I would like to thank the members of the committee for the opportunity to speak today.
I'm an associate professor of media economics at the University of Toronto. I appear here today in a personal capacity, so the views expressed are mine and mine alone.
I want to speak about the risks posed by the underlying incentive structure of social media platforms. In doing so, I hope to convey some sense of the changes that have transpired in our media landscape and why there are, too often, divergences between public and private interests.
Digital platforms are major features of the information economy because of their capacity to reduce market frictions and lower transaction costs. To understand what I'm talking about, imagine how a social media app like Instagram might make a particular group of users, such as amateur photographers or travel enthusiasts, accessible to advertisers who want to target them with commercial messages.
In this scenario, there are actually three market actors. There are the users, the advertisers and the platform operator, and they each have their own set of incentives. Instagram has a financial incentive to maximize the number of users and their level of engagement. This makes the platform more attractive to advertisers. Advertisers want as much information as possible about the platform's users so they can minimize uncertainty, and users just want to enjoy the functionality of the platform with as little disruption as possible.

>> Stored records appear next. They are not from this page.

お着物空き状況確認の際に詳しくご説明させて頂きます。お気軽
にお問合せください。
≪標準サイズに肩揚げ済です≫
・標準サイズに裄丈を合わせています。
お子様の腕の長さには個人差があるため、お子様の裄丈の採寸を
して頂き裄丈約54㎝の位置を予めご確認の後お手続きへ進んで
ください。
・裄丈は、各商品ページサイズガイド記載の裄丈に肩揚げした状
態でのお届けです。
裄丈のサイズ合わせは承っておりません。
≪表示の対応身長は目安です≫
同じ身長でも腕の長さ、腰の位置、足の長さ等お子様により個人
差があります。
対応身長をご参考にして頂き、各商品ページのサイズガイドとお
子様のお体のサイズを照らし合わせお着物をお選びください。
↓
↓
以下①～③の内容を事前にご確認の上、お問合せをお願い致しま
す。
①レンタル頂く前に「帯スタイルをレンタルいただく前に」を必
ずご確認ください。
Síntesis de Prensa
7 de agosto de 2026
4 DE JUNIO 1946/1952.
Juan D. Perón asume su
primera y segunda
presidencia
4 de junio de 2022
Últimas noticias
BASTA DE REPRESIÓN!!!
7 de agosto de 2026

Multisided markets like these are nothing new. They've been a feature of mass communication systems since the earliest newsletters began selling advertisements in the 1600s. However, terms like “niche marketing” and “targeted advertising” only begin to scratch the surface of what actually transpires every time you enter a search query on Google, watch a video on TikTok, like someone's post on Facebook or retweet something. Information is gathered, auctions take place and commercial messages are delivered.
My concerns are not driven primarily by escalating geopolitical tensions or foreign threat actors, though foreign interference, misinformation, disinformation and radicalization are all genuine concerns. My concern is that these platforms, even when functioning exactly as intended, have adverse impacts on the public sphere. My concern is that the economics of platforms all but guarantees the propagation of disinformation, efforts to influence behaviour and the erosion of individual privacy.

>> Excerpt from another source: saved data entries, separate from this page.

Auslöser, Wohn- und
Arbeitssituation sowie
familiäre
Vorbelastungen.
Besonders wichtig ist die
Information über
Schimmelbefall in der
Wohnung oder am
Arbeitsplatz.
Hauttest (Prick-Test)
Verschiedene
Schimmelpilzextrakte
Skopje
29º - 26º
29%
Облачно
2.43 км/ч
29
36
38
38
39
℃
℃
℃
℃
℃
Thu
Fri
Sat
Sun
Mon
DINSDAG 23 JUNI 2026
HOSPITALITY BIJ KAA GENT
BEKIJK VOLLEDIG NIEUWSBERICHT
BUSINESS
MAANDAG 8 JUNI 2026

My concern is born out of the realization that, in the economics of platforms, there is no effective upper limit to the exploitation of human attention. “Attention” might refer to the ability to concentrate on something, but from the perspective of society, it speaks to our collective ability to recognize problems and opportunities, to the horizon of our imagination and creativity, and to our ability to rise to the occasion to meet the world's most pressing problems. Attention is a renewable resource, but it isn't like any other resource. You can't hoard it like a precious metal. You can only direct it at something. In fact, that's the economic function of advertising: the allocation of scarce attention among its competing uses. How we choose to allocate our attention is important, both for individuals and for society. Our attention shapes who we are, who we might be and where we might go.
Economists often speak of “the tragedy of the commons”. The origin of the concept is problematic. As a metaphor, however, it can be quite useful. It alerts us to the propensity for overuse and exploitation of finite resources when we allow unfettered access to them. Digital platforms don't merely attempt to measure attention. They seek to modify it—to make it conform to commercial imperatives. Today's attention economy looks less like AMC's Mad Men and more like the speed-of-light trading that takes place in financial markets. The fundamental economics of this system is inconsistent with robust privacy protections.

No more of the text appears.